■ Your assignment ■
Read the data below. Every line holding the string "مقترحا" must be copied.
*** Supplied data Section Begins ***
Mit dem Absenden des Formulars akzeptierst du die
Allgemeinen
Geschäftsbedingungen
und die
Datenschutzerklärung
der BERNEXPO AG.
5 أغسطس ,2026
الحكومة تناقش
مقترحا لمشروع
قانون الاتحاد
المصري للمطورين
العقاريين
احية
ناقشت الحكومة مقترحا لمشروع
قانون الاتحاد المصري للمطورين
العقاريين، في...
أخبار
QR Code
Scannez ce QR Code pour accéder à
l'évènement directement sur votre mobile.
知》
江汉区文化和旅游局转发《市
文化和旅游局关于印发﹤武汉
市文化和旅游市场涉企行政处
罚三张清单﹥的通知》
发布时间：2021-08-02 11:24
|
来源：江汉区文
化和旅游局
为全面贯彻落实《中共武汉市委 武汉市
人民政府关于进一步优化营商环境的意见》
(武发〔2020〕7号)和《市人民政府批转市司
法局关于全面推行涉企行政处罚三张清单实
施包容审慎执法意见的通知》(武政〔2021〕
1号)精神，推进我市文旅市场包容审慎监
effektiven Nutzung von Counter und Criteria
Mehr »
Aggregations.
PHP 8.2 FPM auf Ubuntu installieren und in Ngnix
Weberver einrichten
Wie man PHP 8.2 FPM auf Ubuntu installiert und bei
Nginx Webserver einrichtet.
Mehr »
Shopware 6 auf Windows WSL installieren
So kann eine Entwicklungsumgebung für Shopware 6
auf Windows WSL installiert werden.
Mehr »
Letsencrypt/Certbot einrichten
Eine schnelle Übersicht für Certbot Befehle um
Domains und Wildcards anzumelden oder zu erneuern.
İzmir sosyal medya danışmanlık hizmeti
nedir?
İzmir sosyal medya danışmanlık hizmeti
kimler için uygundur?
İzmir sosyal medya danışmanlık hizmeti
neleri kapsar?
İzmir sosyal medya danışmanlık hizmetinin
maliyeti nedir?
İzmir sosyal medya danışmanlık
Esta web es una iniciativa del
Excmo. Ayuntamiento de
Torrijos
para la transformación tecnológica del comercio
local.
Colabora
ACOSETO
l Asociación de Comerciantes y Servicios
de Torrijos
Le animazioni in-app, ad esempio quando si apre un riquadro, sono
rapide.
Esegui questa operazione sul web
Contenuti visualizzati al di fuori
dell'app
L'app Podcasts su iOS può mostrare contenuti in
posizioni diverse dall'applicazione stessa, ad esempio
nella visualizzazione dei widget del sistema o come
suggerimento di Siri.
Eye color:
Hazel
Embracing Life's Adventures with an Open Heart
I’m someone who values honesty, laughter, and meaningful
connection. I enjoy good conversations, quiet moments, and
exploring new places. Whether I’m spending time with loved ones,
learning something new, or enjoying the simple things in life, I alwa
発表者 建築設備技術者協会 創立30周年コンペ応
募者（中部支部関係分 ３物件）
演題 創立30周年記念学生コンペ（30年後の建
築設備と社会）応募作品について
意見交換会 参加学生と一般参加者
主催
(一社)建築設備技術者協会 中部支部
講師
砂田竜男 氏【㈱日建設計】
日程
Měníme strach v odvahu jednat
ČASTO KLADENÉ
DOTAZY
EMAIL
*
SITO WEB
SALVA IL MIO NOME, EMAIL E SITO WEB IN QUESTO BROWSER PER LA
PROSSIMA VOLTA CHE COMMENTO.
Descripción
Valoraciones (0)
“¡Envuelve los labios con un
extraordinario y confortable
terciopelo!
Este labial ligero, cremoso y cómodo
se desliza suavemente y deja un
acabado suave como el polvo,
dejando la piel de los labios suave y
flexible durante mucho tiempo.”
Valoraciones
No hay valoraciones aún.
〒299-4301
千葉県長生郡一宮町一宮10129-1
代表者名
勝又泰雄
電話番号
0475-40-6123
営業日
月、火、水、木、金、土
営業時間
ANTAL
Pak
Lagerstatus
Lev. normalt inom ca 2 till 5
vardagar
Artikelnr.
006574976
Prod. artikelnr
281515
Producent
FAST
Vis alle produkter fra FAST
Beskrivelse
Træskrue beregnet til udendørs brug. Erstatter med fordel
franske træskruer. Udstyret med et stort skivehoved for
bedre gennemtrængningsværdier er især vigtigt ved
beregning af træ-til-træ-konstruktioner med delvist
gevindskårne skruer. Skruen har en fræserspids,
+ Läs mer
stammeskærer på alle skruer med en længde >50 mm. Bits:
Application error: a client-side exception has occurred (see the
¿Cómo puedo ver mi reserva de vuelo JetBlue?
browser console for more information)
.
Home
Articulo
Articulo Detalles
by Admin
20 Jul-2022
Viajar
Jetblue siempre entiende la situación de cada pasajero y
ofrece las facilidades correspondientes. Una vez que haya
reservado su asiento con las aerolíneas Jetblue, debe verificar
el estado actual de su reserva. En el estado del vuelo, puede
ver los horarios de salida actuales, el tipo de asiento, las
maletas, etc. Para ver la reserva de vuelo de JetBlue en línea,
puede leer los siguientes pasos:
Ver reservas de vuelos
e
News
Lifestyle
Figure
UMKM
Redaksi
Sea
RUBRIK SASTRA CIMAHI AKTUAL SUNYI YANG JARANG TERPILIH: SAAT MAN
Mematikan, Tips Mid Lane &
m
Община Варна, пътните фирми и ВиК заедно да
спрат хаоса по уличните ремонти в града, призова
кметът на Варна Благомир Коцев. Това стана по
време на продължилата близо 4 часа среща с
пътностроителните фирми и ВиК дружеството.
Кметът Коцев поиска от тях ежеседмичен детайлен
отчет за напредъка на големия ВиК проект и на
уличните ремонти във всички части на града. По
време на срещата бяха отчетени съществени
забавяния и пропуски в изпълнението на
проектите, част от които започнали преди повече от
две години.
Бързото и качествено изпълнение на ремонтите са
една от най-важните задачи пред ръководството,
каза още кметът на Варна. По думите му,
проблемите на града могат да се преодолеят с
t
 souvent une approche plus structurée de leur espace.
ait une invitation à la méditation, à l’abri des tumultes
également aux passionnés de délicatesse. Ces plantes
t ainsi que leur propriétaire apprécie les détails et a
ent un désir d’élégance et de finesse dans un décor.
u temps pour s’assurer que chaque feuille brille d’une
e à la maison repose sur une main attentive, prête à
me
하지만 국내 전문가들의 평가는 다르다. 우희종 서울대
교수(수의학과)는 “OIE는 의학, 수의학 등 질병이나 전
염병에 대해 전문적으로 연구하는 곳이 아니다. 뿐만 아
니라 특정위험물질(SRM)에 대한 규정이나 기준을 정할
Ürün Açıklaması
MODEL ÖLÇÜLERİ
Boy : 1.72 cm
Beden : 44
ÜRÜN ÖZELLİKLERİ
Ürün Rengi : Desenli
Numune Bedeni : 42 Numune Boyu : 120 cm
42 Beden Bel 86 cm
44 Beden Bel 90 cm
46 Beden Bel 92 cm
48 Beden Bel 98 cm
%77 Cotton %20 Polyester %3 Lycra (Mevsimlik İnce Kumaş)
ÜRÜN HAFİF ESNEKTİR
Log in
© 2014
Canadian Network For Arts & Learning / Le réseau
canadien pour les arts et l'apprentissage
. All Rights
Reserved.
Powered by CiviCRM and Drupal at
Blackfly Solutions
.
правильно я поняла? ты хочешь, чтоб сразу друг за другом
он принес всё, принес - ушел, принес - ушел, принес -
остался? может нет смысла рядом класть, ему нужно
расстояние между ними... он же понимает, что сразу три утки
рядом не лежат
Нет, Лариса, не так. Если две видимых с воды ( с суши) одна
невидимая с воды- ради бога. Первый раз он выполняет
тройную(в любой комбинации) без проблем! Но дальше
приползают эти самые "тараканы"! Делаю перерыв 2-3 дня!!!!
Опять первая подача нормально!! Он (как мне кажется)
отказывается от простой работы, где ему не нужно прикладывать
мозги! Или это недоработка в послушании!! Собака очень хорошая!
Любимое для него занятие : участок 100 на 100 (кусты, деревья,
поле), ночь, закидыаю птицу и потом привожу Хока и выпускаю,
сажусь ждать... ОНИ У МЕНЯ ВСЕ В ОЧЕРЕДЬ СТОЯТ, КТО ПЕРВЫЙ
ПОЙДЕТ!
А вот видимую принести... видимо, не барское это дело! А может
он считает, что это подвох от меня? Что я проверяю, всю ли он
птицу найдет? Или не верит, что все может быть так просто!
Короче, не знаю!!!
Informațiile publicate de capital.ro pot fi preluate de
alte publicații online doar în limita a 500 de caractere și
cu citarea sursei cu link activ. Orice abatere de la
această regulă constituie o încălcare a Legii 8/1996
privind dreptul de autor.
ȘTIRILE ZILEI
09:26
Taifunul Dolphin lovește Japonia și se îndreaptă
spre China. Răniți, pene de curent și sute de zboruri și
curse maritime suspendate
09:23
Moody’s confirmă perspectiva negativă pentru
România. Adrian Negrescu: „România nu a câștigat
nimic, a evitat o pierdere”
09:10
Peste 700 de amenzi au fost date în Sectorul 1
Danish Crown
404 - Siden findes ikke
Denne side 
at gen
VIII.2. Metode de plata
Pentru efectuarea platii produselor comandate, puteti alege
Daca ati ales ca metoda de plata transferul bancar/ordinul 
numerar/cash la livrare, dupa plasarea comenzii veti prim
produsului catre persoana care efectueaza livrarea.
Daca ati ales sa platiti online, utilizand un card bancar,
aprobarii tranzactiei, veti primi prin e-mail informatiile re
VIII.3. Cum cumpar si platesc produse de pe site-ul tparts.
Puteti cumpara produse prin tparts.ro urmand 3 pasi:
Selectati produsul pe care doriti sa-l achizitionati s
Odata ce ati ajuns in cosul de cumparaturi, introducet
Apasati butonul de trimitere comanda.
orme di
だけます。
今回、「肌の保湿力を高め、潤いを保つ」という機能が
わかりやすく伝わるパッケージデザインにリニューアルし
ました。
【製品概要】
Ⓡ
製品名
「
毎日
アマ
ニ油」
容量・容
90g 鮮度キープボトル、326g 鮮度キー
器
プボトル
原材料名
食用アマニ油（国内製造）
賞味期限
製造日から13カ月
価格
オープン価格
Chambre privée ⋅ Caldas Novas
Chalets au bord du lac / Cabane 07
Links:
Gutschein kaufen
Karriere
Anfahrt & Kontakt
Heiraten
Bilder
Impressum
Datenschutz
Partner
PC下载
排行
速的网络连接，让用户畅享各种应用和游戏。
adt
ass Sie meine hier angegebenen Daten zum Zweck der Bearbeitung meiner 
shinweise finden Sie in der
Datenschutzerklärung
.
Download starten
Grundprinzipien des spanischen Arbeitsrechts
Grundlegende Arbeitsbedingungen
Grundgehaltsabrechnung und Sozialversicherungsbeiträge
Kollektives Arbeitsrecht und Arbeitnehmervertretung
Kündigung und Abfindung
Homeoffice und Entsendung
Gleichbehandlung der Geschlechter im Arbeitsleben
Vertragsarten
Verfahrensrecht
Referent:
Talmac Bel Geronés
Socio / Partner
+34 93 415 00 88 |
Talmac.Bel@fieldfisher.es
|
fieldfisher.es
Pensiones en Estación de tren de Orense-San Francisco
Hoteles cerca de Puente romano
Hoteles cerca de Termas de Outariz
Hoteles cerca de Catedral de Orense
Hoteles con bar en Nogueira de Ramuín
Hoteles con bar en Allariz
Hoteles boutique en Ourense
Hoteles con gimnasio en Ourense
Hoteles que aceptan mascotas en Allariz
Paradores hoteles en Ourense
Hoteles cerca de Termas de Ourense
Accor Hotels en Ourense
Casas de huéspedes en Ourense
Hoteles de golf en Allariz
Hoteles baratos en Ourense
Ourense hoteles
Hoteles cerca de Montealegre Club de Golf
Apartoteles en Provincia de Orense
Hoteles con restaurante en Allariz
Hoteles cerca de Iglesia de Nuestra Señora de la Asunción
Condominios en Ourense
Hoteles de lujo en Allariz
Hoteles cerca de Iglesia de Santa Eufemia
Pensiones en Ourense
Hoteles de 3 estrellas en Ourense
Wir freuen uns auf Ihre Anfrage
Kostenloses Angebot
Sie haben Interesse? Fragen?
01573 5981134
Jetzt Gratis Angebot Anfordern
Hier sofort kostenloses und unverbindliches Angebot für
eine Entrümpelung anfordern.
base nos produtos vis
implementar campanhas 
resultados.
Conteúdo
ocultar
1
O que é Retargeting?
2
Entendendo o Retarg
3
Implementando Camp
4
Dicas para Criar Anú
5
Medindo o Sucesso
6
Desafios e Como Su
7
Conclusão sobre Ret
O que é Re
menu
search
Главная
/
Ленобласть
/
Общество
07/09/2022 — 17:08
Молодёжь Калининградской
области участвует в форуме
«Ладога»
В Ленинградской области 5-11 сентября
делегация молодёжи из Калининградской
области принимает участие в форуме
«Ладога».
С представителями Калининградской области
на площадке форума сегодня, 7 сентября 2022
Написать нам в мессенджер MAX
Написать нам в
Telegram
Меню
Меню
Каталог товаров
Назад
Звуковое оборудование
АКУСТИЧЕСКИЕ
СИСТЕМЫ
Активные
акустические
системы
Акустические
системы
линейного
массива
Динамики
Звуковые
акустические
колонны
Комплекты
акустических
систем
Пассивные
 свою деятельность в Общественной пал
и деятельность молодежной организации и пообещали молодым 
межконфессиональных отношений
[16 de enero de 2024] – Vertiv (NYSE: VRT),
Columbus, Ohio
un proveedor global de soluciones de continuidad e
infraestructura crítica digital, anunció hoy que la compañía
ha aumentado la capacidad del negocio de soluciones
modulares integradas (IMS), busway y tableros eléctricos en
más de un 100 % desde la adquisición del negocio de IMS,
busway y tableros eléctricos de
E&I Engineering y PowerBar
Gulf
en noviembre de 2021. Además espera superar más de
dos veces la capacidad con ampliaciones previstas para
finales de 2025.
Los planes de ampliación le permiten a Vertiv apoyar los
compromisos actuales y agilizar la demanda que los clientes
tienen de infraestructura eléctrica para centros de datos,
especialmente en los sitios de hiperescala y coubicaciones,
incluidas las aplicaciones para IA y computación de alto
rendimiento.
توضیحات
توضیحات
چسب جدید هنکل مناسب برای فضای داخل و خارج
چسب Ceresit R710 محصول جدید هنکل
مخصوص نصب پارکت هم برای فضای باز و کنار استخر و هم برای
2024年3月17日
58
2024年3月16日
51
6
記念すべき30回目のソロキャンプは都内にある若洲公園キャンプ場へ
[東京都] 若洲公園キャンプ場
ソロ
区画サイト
*** Supplied data Section Ends ***
■ Exercise solution ■
مقترحا لمشروع
ناقشت الحكومة مقترحا لمشروع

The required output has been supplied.